About Us Products News Careers

Home

Career

Junior/Senior Computer Vision & Visual SLAM Engineer

Hanoi / Ho Chi Minh City
Fulltime

Role Overview

VinRobotics is seeking Computer Vision Engineers to join our Humanoid Robotics Perception Team. You will design and deploy real-time perception systems enabling humanoid robots to see, localize, understand, and navigate complex real-world environments. This role focuses on 4 core perception pillars:

6-DoF Object Pose Estimation for manipulation
Stereo Depth Estimation for geometry understanding
Semantic Segmentation & Mapping for navigation and scene understanding
Visual SLAM Your work will directly power grasping, manipulation, obstacle avoidance, semantic mapping, visual SLAM, and autonomous navigation on next-generation robotic platforms.

Key Responsibilities

6-DoF Object Pose Estimation (Manipulation Perception)

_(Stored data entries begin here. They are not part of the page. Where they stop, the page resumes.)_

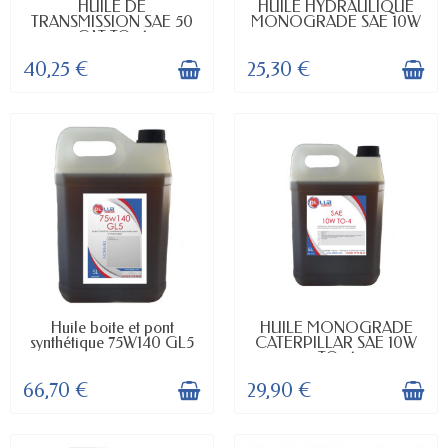
EN STOCK
EN STOCK
HUILE DE
HUILE HYDRAULIQUE
TRANSMISSION SAE 50
MONOGRADE SAE 10W
CAT TO-4
40,25 €
25,30 €
EN STOCK
EN STOCK
Huile boite et pont
HUILE MONOGRADE
synthétique 75W140 GL5
CATERPILLAR SAE 10W
TO-4
66,70 €
29,90 €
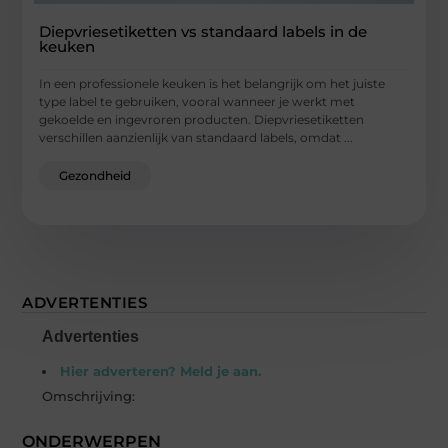
Diepvriesetiketten vs standaard labels in de
keuken
In een professionele keuken is het belangrijk om het juiste
type label te gebruiken, vooral wanneer je werkt met
gekoelde en ingevroren producten. Diepvriesetiketten
verschillen aanzienlijk van standaard labels, omdat ...
Gezondheid
ADVERTENTIES
Advertenties
Hier adverteren? Meld je aan.
Omschrijving:
ONDERWERPEN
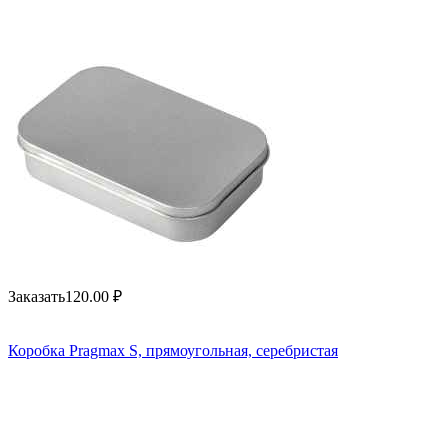
Заказать
120.00
₽
Коробка Pragmax S, прямоугольная, серебристая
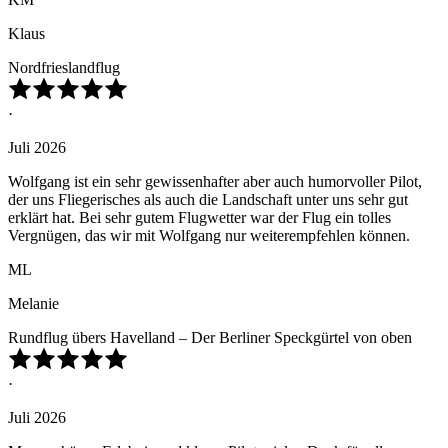
Klaus
Nordfrieslandflug
·
Juli 2026
Wolfgang ist ein sehr gewissenhafter aber auch humorvoller Pilot,
der uns Fliegerisches als auch die Landschaft unter uns sehr gut
erklärt hat. Bei sehr gutem Flugwetter war der Flug ein tolles
Vergnügen, das wir mit Wolfgang nur weiterempfehlen können.
ML
Melanie
Rundflug übers Havelland – Der Berliner Speckgürtel von oben
·
Juli 2026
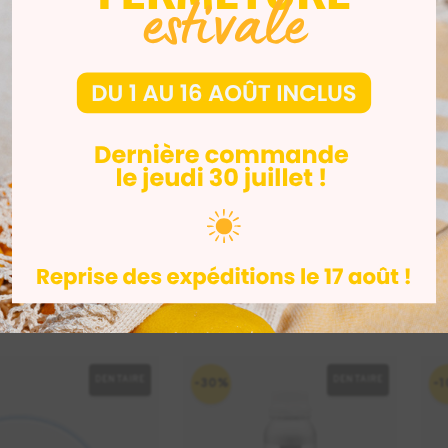
çue pour la production de modèles dentaires.
 et à l'humidité. La couleur brun doré permet une visibilité pa
asion du composant, assure un traitement très proche de celui
DENTAIRE
DENTAIRE
-30%
-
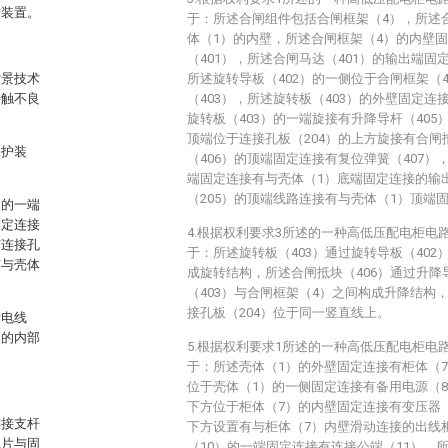
护装置。
于：所述合闸组件包括合闸框架（4），所述
体（1）的内壁，所述合闸框架（4）的内壁
（401），所述合闸马达（401）的输出端固
背景技术
所述旋转导板（402）的一侧位于合闸框架（
接触不良
（403），所述旋转板（403）的外壁固定连
旋转板（403）的一端旋接有升降导杆（405
顶端位于连接孔板（204）的上方旋接有合闸
保护装
（406）的顶端固定连接有复位弹簧（407）
端固定连接有与壳体（1）底端固定连接的输
（205）的顶端线路连接有与壳体（1）顶端
刀的一端
固定连接
4.根据权利要求3所述的一种高低压配电柜电
有连接孔
于：所述旋转板（403）通过旋转导板（402
有与壳体
成旋转结构，所述合闸抵块（406）通过升降
（403）与合闸框架（4）之间构成升降结构，
接孔板（204）位于同一竖直线上。
断电线
筒的内部
5.根据权利要求1所述的一种高低压配电柜电
于：所述壳体（1）的外壁固定连接有柜体（
位于壳体（1）的一侧固定连接有备用电源（
下方位于柜体（7）的内壁固定连接有变压器
连接支杆
下方设置有与柜体（7）内壁滑动连接的出线柜
触片与固
（10）的一端固定连接有连接公端（11），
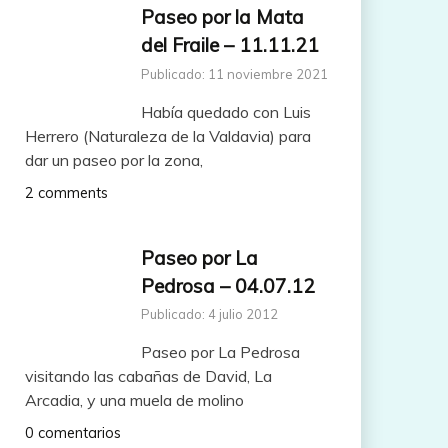
Paseo por la Mata
del Fraile – 11.11.21
Publicado: 11 noviembre 2021
Había quedado con Luis
Herrero (Naturaleza de la Valdavia) para
dar un paseo por la zona,
2 comments
Paseo por La
Pedrosa – 04.07.12
Publicado: 4 julio 2012
Paseo por La Pedrosa
visitando las cabañas de David, La
Arcadia, y una muela de molino
0 comentarios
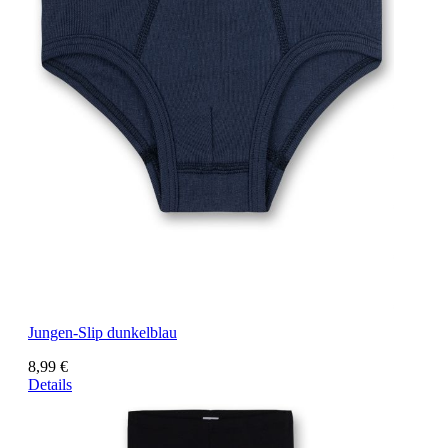
Jungen-Slip dunkelblau
8,99 €
Details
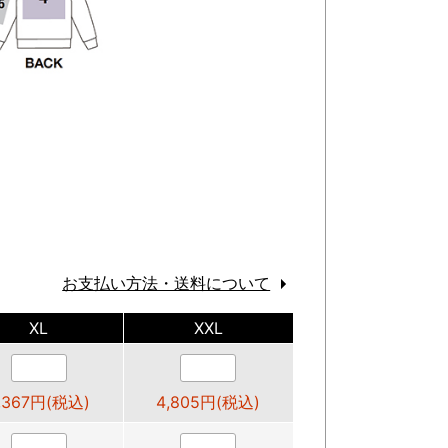
お支払い方法・送料について
XL
XXL
,367円(税込)
4,805円(税込)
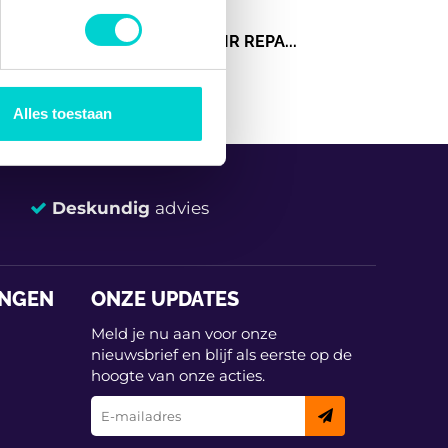
REMVLOEISTOFRESERVOIR REPA...
 media te bieden en om ons
ze partners voor social
nformatie die u aan ze heeft
Alles toestaan
Deskundig
advies
INGEN
ONZE UPDATES
Meld je nu aan voor onze
nieuwsbrief en blijf als eerste op de
hoogte van onze acties.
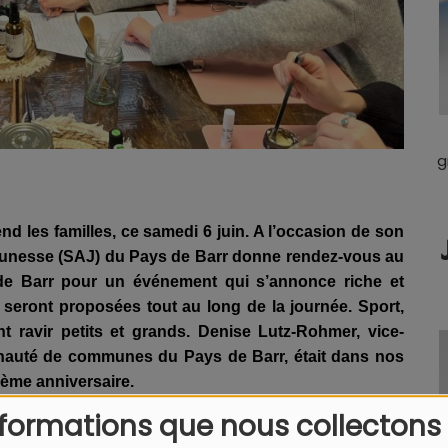
g
end les familles, ce samedi 6 juin. A l’occasion de son
Jeunesse (SAJ) du Pays de Barr donne rendez-vous au
de Barr pour un événement qui s’annonce riche et
 seront proposées tout au long de la journée. Sport,
t ravir petits et grands. Denise Lutz-Rohmer, vice-
nauté de communes du Pays de Barr, était dans nos
ième anniversaire.
nformations que nous collectons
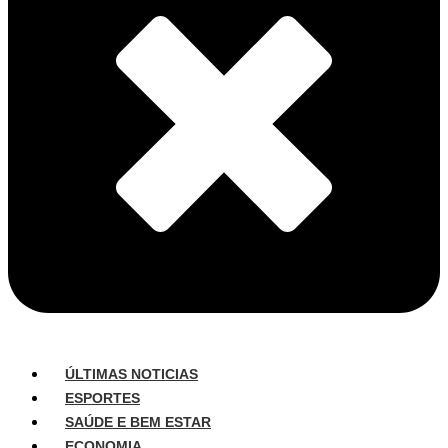
ÚLTIMAS NOTICIAS
ESPORTES
SAÚDE E BEM ESTAR
ECONOMIA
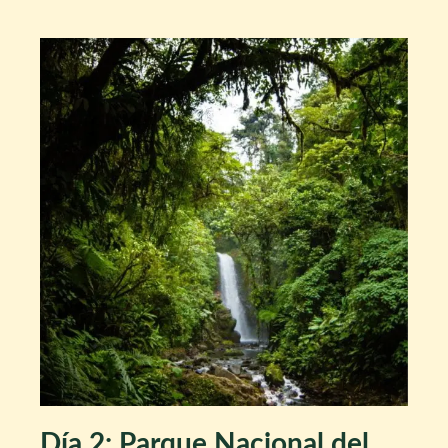
Día 2: Parque Nacional del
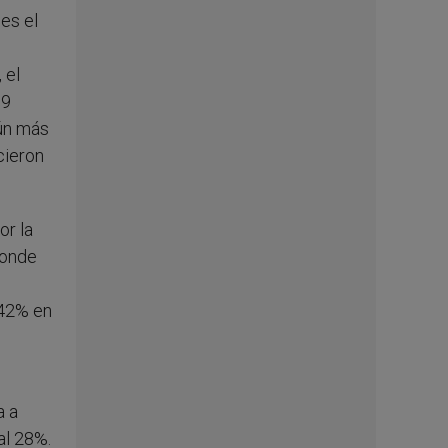
es el
 el
59
aún más
cieron
or la
ponde
 42% en
a a
al 28%.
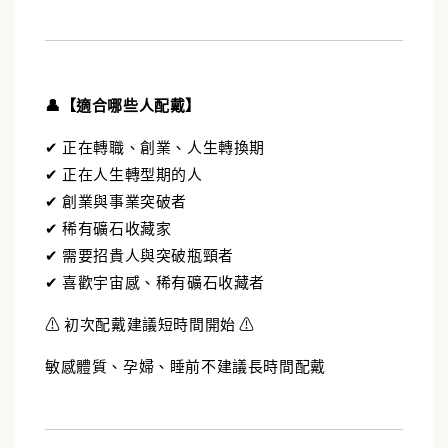
👤【適合哪些人配戴】
✔ 正在轉職、創業、人生轉換期
✔ 正在人生轉型期的人
✔ 創業與事業突破者
✔ 稀有礦石收藏家
✔ 需要招貴人與突破瓶頸者
✔ 喜歡宇宙感、稀有礦石收藏者
⚠️ 初次配戴建議短時間開始 ⚠️
敏感體質、孕婦、睡前不建議長時間配戴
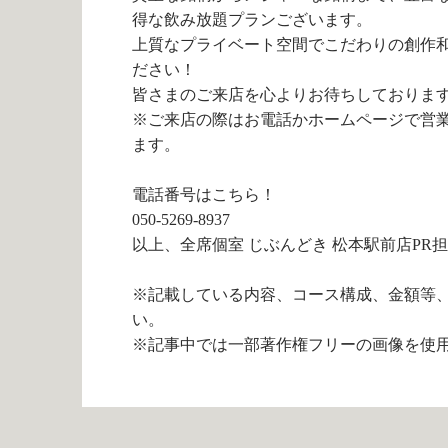
得な飲み放題プランございます。
上質なプライベート空間でこだわりの創作
ださい！
皆さまのご来店を心よりお待ちしておりま
※ご来店の際はお電話かホームページで営
ます。
電話番号はこちら！
050-5269-8937
以上、全席個室 じぶんどき 松本駅前店PR
※記載している内容、コース構成、金額等
い。
※記事中では一部著作権フリーの画像を使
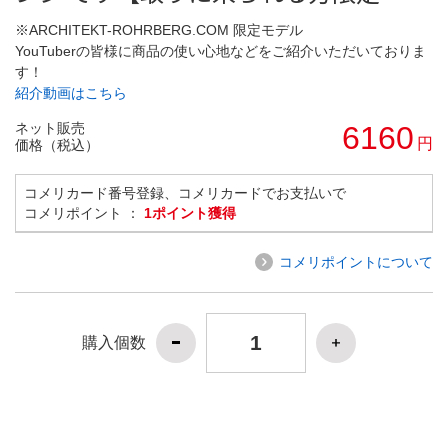
※ARCHITEKT-ROHRBERG.COM 限定モデル
YouTuberの皆様に商品の使い心地などをご紹介いただいておりま
す！
紹介動画はこちら
ネット販売
6160
円
価格（税込）
コメリカード番号登録、コメリカードでお支払いで
コメリポイント ：
1ポイント獲得
コメリポイントについて
購入個数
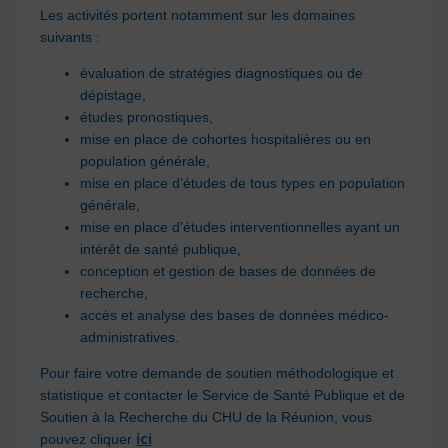
Les activités portent notamment sur les domaines
suivants :
évaluation de stratégies diagnostiques ou de
dépistage,
études pronostiques,
mise en place de cohortes hospitalières ou en
population générale,
mise en place d’études de tous types en population
générale,
mise en place d’études interventionnelles ayant un
intérêt de santé publique,
conception et gestion de bases de données de
recherche,
accès et analyse des bases de données médico-
administratives.
Pour faire votre demande de soutien méthodologique et
statistique et contacter le Service de Santé Publique et de
Soutien à la Recherche du CHU de la Réunion, vous
ici
pouvez cliquer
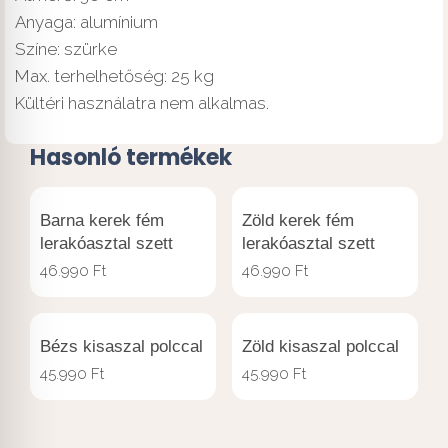
Anyaga: alumínium
Színe: szürke
Max. terhelhetőség: 25 kg
Kültéri használatra nem alkalmas.
Hasonló termékek
Barna kerek fém
Zöld kerek fém
lerakóasztal szett
lerakóasztal szett
46.990
Ft
46.990
Ft
Bézs kisaszal polccal
Zöld kisaszal polccal
45.990
Ft
45.990
Ft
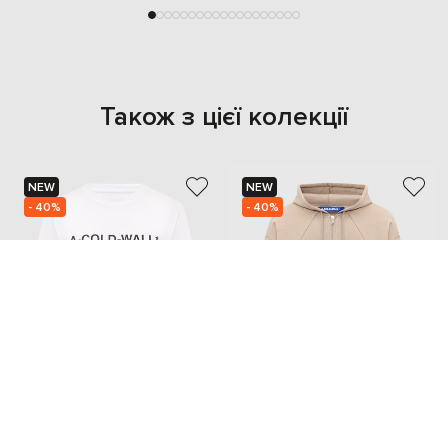
Також з цієї колекції
NEW
NEW
- 40%
- 40%
A COLD WALL
A COLD WALL
3 310
13 908
1 966 грн
8 325 грн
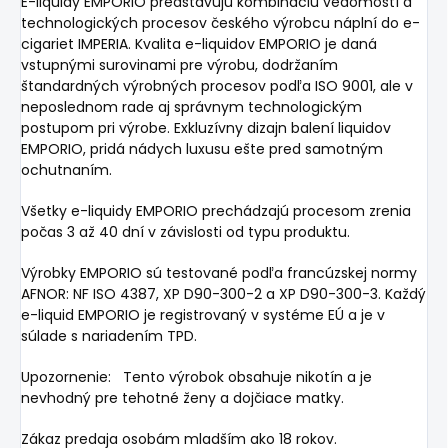
E-liquidy EMPORIO predstavujú kombináciu vedomostí a
technologických procesov českého výrobcu náplní do e-
cigariet IMPERIA. Kvalita e-liquidov EMPORIO je daná
vstupnými surovinami pre výrobu, dodržaním
štandardných výrobných procesov podľa ISO 9001, ale v
neposlednom rade aj správnym technologickým
postupom pri výrobe. Exkluzívny dizajn balení liquidov
EMPORIO, pridá nádych luxusu ešte pred samotným
ochutnaním.
Všetky e-liquidy EMPORIO prechádzajú procesom zrenia
počas 3 až 40 dní v závislosti od typu produktu.
Výrobky EMPORIO sú testované podľa francúzskej normy
AFNOR: NF ISO 4387, XP D90-300-2 a XP D90-300-3. Každý
e-liquid EMPORIO je registrovaný v systéme EÚ a je v
súlade s nariadením TPD.
Upozornenie: Tento výrobok obsahuje nikotín a je
nevhodný pre tehotné ženy a dojčiace matky.
Zákaz predaja osobám mladším ako 18 rokov.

Design and implement 6D object pose estimation pipelines using RGB, RGB-D, or stereo inputs -
Handle occlusion, symmetry, cluttered scenes, and domain shift
Integrate pose outputs with grasp planning and manipulation stacks
Optimize inference pipelines for real-time robotic execution

Stereo Depth Estimation

Develop and optimize stereo depth estimation pipelines
Handle challenging conditions:
1. Low texture
2. Reflective / transparent surfaces
3. Outdoor / indoor lighting variation

Evaluate depth accuracy, completeness, and latency under real robotic constraints

Semantic Segmentation & Navigation Perception

Build semantic segmentation models for:
1. Travers ability
2. Obstacle classification
3. Scene understanding (floor, walls, objects, humans, dynamic agents)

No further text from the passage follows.